First, consider the defining property of grammar: it mediates between form and meaning such that the meaning of a complex expression is more than the sum of its parts; it is enriched with meaning that derives from grammatical structure. This is true for interactional language as well. For example, in (5)a Charlie is used as the subject of the proposition. Adding the chameleon is optional and must be interpreted as a parenthetical. In (5)b/c Charlie is interpreted as a vocative, addressing the interlocutor, making it part of interactional language. Moreover, vocatives differ in their interactional role (Zwicky 1974). In (5)b, Charlie serves to catch the attention of the interlocutor; it can be preceded by an attention getting particle. In (5)c, it is used to establish a connection with the interlocutor in ongoing conversation; it can be preceded by the connector but.
- Charlie (, the chameleon) chased the butterfly.
- (Hey) Charlie! *(The chameleon) chased the butterfly.
- (But) Charlie, *(the chameleon) chased the butterfly.

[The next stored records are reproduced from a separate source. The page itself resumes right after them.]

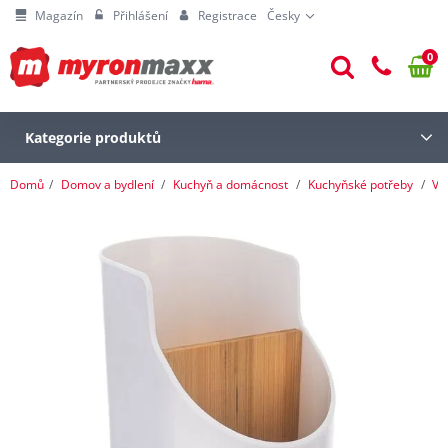
Magazín
Přihlášení
Registrace
Česky
0
Kategorie produktů
Domů
Domov a bydlení
Kuchyň a domácnost
Kuchyňské potřeby
Vy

In terms of their ingredients and linear order, the utterances in (5) are identical.2 Thus, just as propositional language, interactional language, too, adheres to the generalization that interpretation is not merely dependent on the ingredients of the complex expression but that it is equally dependent on the way these ingredients are composed. This concerns not only the difference between propositional arguments and vocatives, but also the difference between the two types of vocatives. That grammar is involved in the latter distinction is supported by the fact that the two vocatives differ in distribution: attention getting calls are restricted to utterance-initial position, while the other type can be used sentence-initially (as in (5)c) but also sentence-finally, or -medially (Zwicky 1974), as in (6).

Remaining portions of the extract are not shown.